Executive Orders

I’ve been out of the writing game a bit and one of my favorite news sources is currently unavailable to me. In catching up I ran across a couple of recent executive orders that might be of interest. Executive Orders 2,341,692 and 2,341,695, to be exact.

The White House

Establishing the Advisory Council of “Getting Me The Stuff I Really Want When No One Else Can Do It”

By the authority vested in me as President by the Constitution and the laws of the United States of America, it is hereby ordered:

Section 1. Policy I want a lot of stuff done that no-one seems to be able to do for me.
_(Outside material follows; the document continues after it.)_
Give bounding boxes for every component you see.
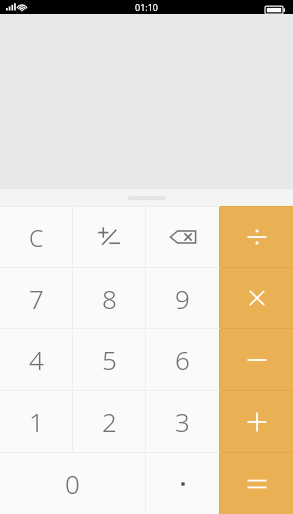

People tell me I already have lots of stuff, like power and immunity and the ability to strongarm nations and companies who give me and my family perks, but only $3.4 billion so far and I want more. I deserve more.

Section 2. Establishment. There is hereby established within the Executive Office of the President said Council on my Stuff to be led by my dear friend and mentor, Roger Stone to include six of his equally politically ruthless colleagues as he deems fit.

Section 3. Functions. The first task of the Council will be to get me a goddamn Noble Peace Prize! Obama got one and I deserve at least six or seven, even I forget how many lasting peace accords I’ve created and nurtured for decades, and I’ve only been here a few months. The Council will advise me what to do (bomb something, threaten allies, whatever it takes); and work behind the scenes doing their magic to get me that prize.

… followed by boilerplate language required by my lawyers….

The second Executive Order is even more interesting, to wit:

By the authority vested in me yada yada yada… increasing the purview of the Advisory Council on Getting Me The Stuff I Really Want When No One Else Can Do It”

Section 1. Policy. I’m sick and tired of all these boring ICE raids and the only reason I really want a cage match in the Rose Garden for our nation’s 250th anniversary is to give Ivanka something to do. Plus, there aren’t enough living people in the USA I trust to do my bidding every second of the day, day in and day out. Chairman (Roger) Stone has proposed and was able to secure dead people to help get me into heaven!

These people are not IN heaven, of course. This Executive Order authorizes Chairman Stone, with the cooperation of Roy Cohn and Lee Atwater, to escape the fires of Hell with a few of their trusted allies, raid the home of St. Peter and get the keys to the Pearly Gates. After this is accomplished, they all will be, upon my authority, transferred to heaven and on call to welcome me when it is my time to join their merry band of thieves.

The Advisory Council will also assure that the axiom “you can’t take it with you” does not apply to Donald J Trump. I want it all, forever.

Caveat: the Advisory Council is only authorized to begin the “Heaven’s Gate” project once I have the Noble Prize in hand.